Chapter 4 The Normal Distribution & z-Scores
4.1 Normal Distributions Are Special
In statistics, normally distributed data are special. We see normal distributions in nature (sometimes). When data is normally distributed, we can make additional conclusions about it because we know its shape.
You already know three ways to determine if a distribution is normal or not (looking at the histogram, comparing the mean and median, and using SPSS). In the real world, examining the histogram along with the SPSS method is most useful.
You may have discovered in the activities that you could not create a meaningful histogram for nominal data. Here is a more formal list of the qualities of normal distributions:
- They represent continuous*, quantitative data
- They are symmetrical (so, no skew)
- The mean, median, and mode are equal
- They are bell-shaped and symmetric about the mean
- The total area under the curve is equal to 1
- The ends of the curve approach, but never touch, the x-axis (this is called an asymptote)
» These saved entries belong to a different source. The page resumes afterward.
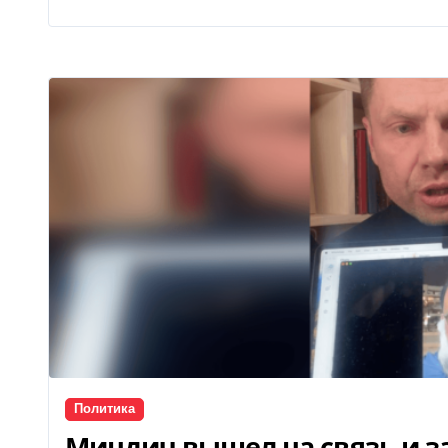
Политика
Миндич вышел на связь и за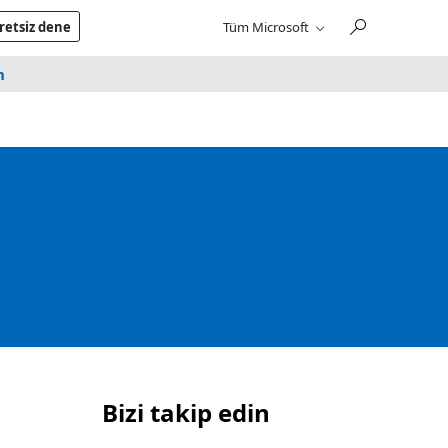
retsiz dene
Tüm Microsoft
n
Bizi takip edin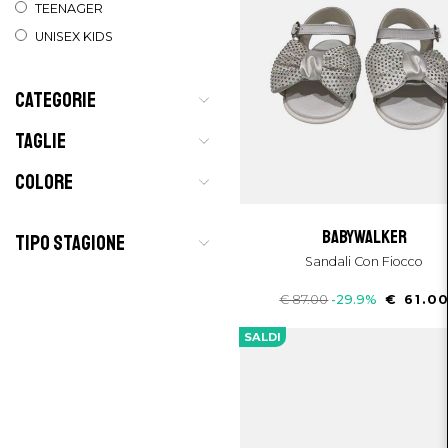
TEENAGER
UNISEX KIDS
CATEGORIE
TAGLIE
COLORE
babywalker
TIPO STAGIONE
Sandali Con Fiocco
€ 87.00
-29.9%
€ 61.0
SALDI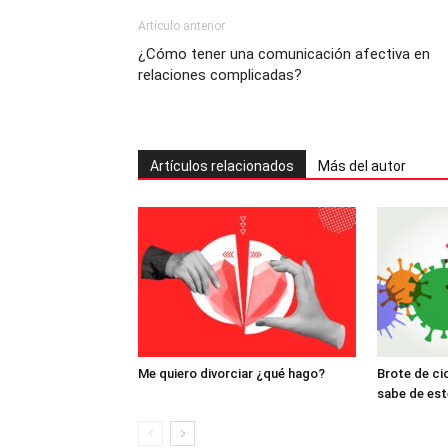
Artículo anterior
¿Cómo tener una comunicación afectiva en
relaciones complicadas?
Artículos relacionados
Más del autor
Me quiero divorciar ¿qué hago?
Brote de ci
sabe de est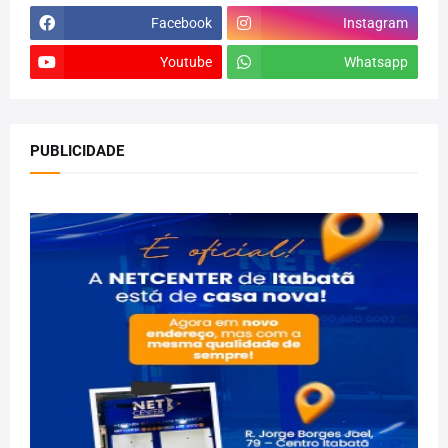
Facebook
Instagram
Youtube
Whatsapp
PUBLICIDADE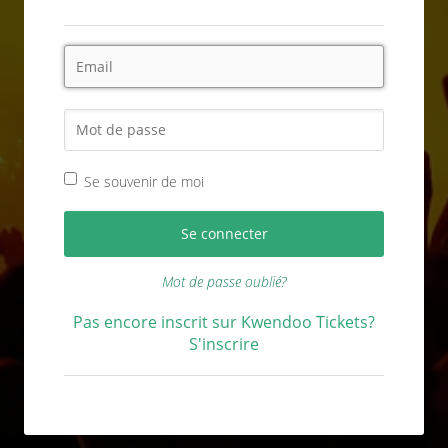
Se souvenir de moi
Mot de passe oublié?
Pas encore inscrit sur Kwendoo Tickets?
S'inscrire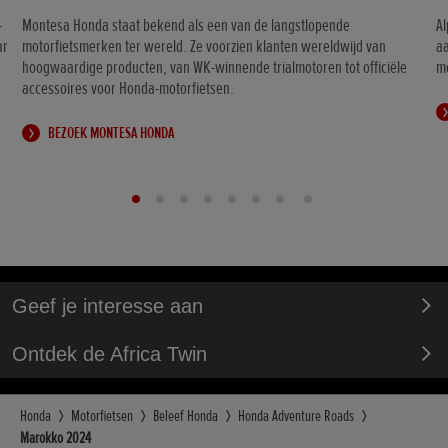
-
Montesa Honda staat bekend als een van de langstlopende
Al
ar
motorfietsmerken ter wereld. Ze voorzien klanten wereldwijd van
aa
hoogwaardige producten, van WK-winnende trialmotoren tot officiële
mo
accessoires voor Honda-motorfietsen.
BEZOEK MONTESA HONDA
Geef je interesse aan
Ontdek de Africa Twin
Honda
Motorfietsen
Beleef Honda
Honda Adventure Roads
Marokko 2024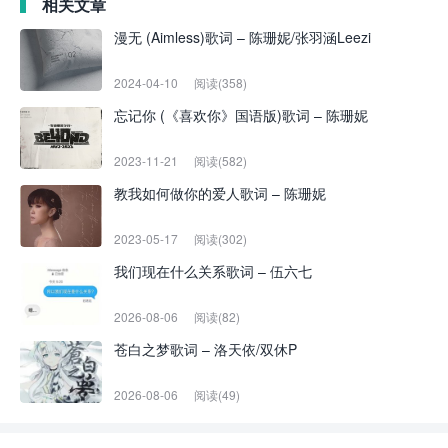
相关文章
漫无 (Aimless)歌词 – 陈珊妮/张羽涵Leezi
2024-04-10
阅读(358)
忘记你 (《喜欢你》国语版)歌词 – 陈珊妮
2023-11-21
阅读(582)
教我如何做你的爱人歌词 – 陈珊妮
2023-05-17
阅读(302)
我们现在什么关系歌词 – 伍六七
2026-08-06
阅读(82)
苍白之梦歌词 – 洛天依/双休P
2026-08-06
阅读(49)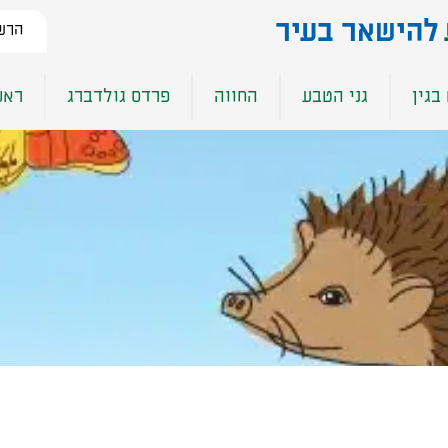
להישאר בעיר​
הרשמ
בגין
גני הטבע
החווה
פרדס גולדברג
ראש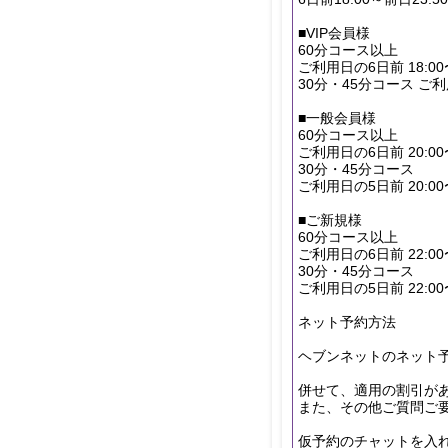
■VIP会員様
60分コース以上
ご利用日の6日前 18:00
30分・45分コース ご利用
■一般会員様
60分コース以上
ご利用日の6日前 20:00
30分・45分コース
ご利用日の5日前 20:00
■ご新規様
60分コース以上
ご利用日の6日前 22:00
30分・45分コース
ご利用日の5日前 22:00
ネット予約方法
ヘブンネットのネット
併せて、適用の割引が
また、その他ご質問ご
仮予約のチャットを入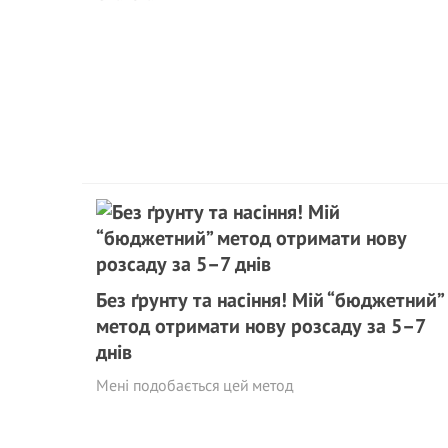
Без ґрунту та насіння! Мій “бюджетний”
метод отримати нову розсаду за 5–7
днів
Мені подобається цей метод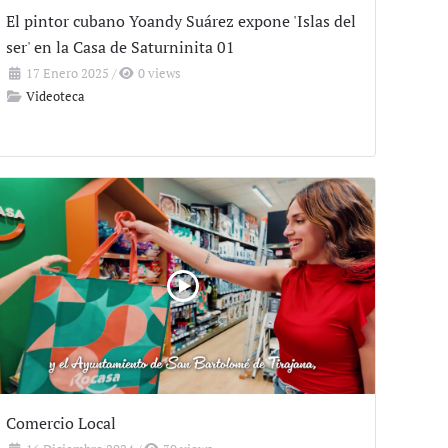
El pintor cubano Yoandy Suárez expone 'Islas del
ser' en la Casa de Saturninita 01
17 Enero 2025
/
0 views
Videoteca
Comercio Local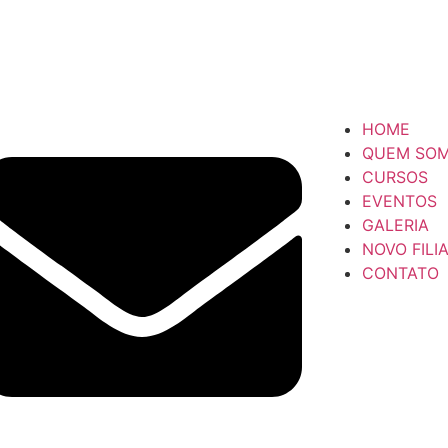
HOME
QUEM SO
CURSOS
EVENTOS
GALERIA
NOVO FILI
CONTATO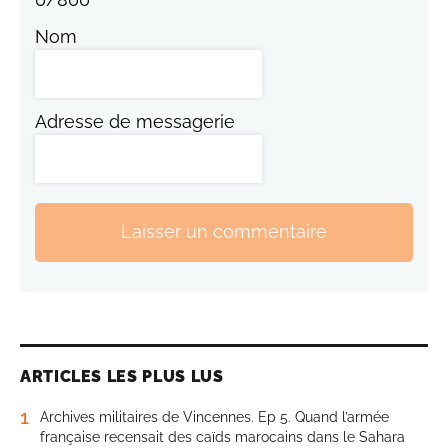
Nom
Adresse de messagerie
Laisser un commentaire
ARTICLES LES PLUS LUS
1
Archives militaires de Vincennes. Ep 5. Quand l’armée
française recensait des caïds marocains dans le Sahara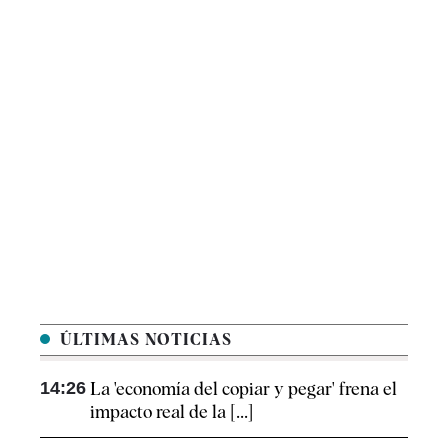
ÚLTIMAS NOTICIAS
14:26
La 'economía del copiar y pegar' frena el
impacto real de la [...]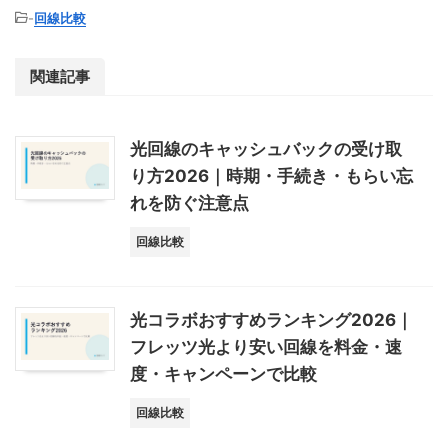
-
回線比較
関連記事
光回線のキャッシュバックの受け取
り方2026｜時期・手続き・もらい忘
れを防ぐ注意点
回線比較
光コラボおすすめランキング2026｜
フレッツ光より安い回線を料金・速
度・キャンペーンで比較
回線比較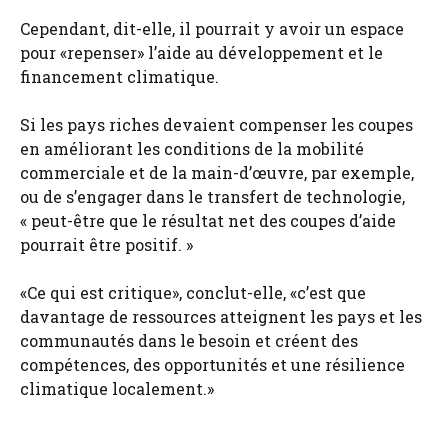
Cependant, dit-elle, il pourrait y avoir un espace
pour «repenser» l’aide au développement et le
financement climatique.
Si les pays riches devaient compenser les coupes
en améliorant les conditions de la mobilité
commerciale et de la main-d’œuvre, par exemple,
ou de s’engager dans le transfert de technologie,
« peut-être que le résultat net des coupes d’aide
pourrait être positif. »
«Ce qui est critique», conclut-elle, «c’est que
davantage de ressources atteignent les pays et les
communautés dans le besoin et créent des
compétences, des opportunités et une résilience
climatique localement.»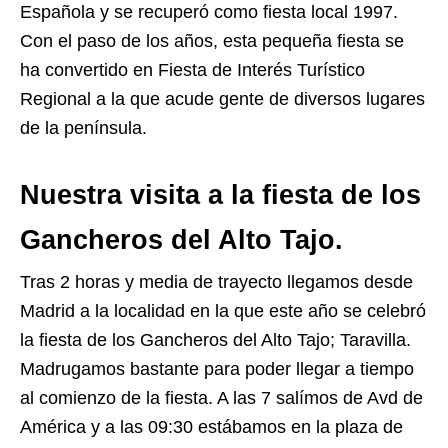
Española y se recuperó como fiesta local 1997.
Con el paso de los años, esta pequeña fiesta se
ha convertido en Fiesta de Interés Turístico
Regional a la que acude gente de diversos lugares
de la península.
Nuestra visita a la fiesta de los
Gancheros del Alto Tajo.
Tras 2 horas y media de trayecto llegamos desde
Madrid a la localidad en la que este año se celebró
la fiesta de los Gancheros del Alto Tajo; Taravilla.
Madrugamos bastante para poder llegar a tiempo
al comienzo de la fiesta. A las 7 salímos de Avd de
América y a las 09:30 estábamos en la plaza de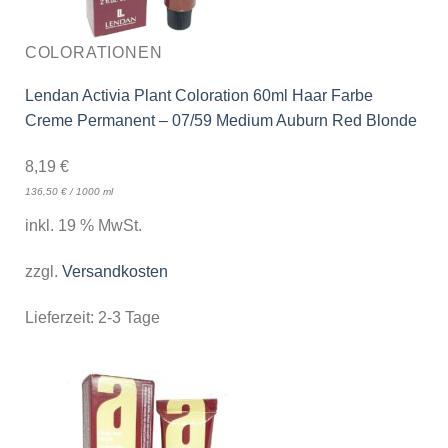
COLORATIONEN
Lendan Activia Plant Coloration 60ml Haar Farbe
Creme Permanent – 07/59 Medium Auburn Red Blonde
8,19
€
136,50
€
/
1000
ml
inkl. 19 % MwSt.
zzgl.
Versandkosten
Lieferzeit:
2-3 Tage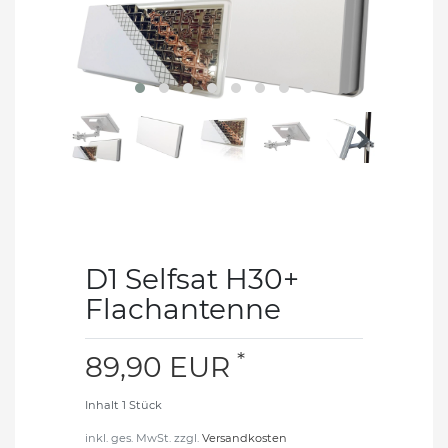
D1 Selfsat H30+
Flachantenne
*
89,90 EUR
Inhalt
1
Stück
inkl. ges. MwSt. zzgl.
Versandkosten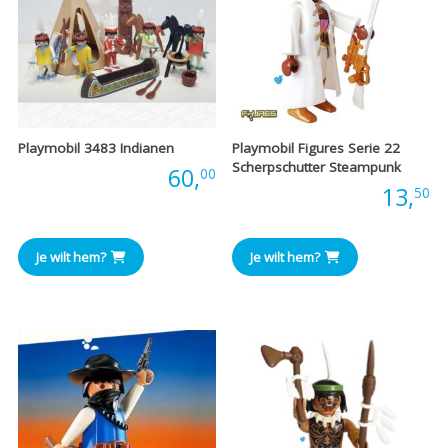
Playmobil 3483 Indianen
Playmobil Figures Serie 22
Scherpschutter Steampunk
Prijs:
60,
00
Prijs:
13,
50
Je wilt hem?
Je wilt hem?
- As you go from the mean to past one SD away from the mean, the graph starts curving upward
* You will see this rule broken from time to time, as other kinds of distributions can sometimes be treated like continuous distributions. Likert-type scales are a good example. Technically, normality is a property of continuous data.
You also can make statements about proportions (e.g., the percent of people having a specific score) based on areas under the curve (later in this section).
4.2 Probability Density Functions (PDFs)
Another way to look at a histogram is as a probability density function (PDF). This means little more than connecting the midpoint of each bar to form a curve, crudely shown here:
The red dots are included to show the midpoints of each bar. Whether the graph shows bars or a continuous curve, the information is the same. When you see these curves, recognize them as showing frequencies, just like the histogram.
PDFs are a useful tool to examine the rarity of different scores. In the PDF shown above, you can see that 6.0 hours is a more common score than 10, which is more rare.
Given that PDFs are really just histograms shown as a continuous curve, we can call the normal distribution the “normal probability density function.”
4.3 Probability and Areas Under the Curve
We will discover in class that the area under the curve corresponds to probability. Three rules about probability are useful going forward:
4.3.1 Classical (or theoretical) probability: When each outcome is equally likely, the probability for an event is equal the number of outcomes in the event divided by the number of possible outcomes (all the possible outcomes are called the sample space).
Example: For the event of rolling a 1 on a die, there is one outcome in the event and 6 possible outcomes in the sample space, so the probability is 1/6, or 0.167, or 16.7%. For the event of rolling an even number on a die, there are 3 possible outcomes in the sample space, so the probability is 3/6, or 0.5, or 50%.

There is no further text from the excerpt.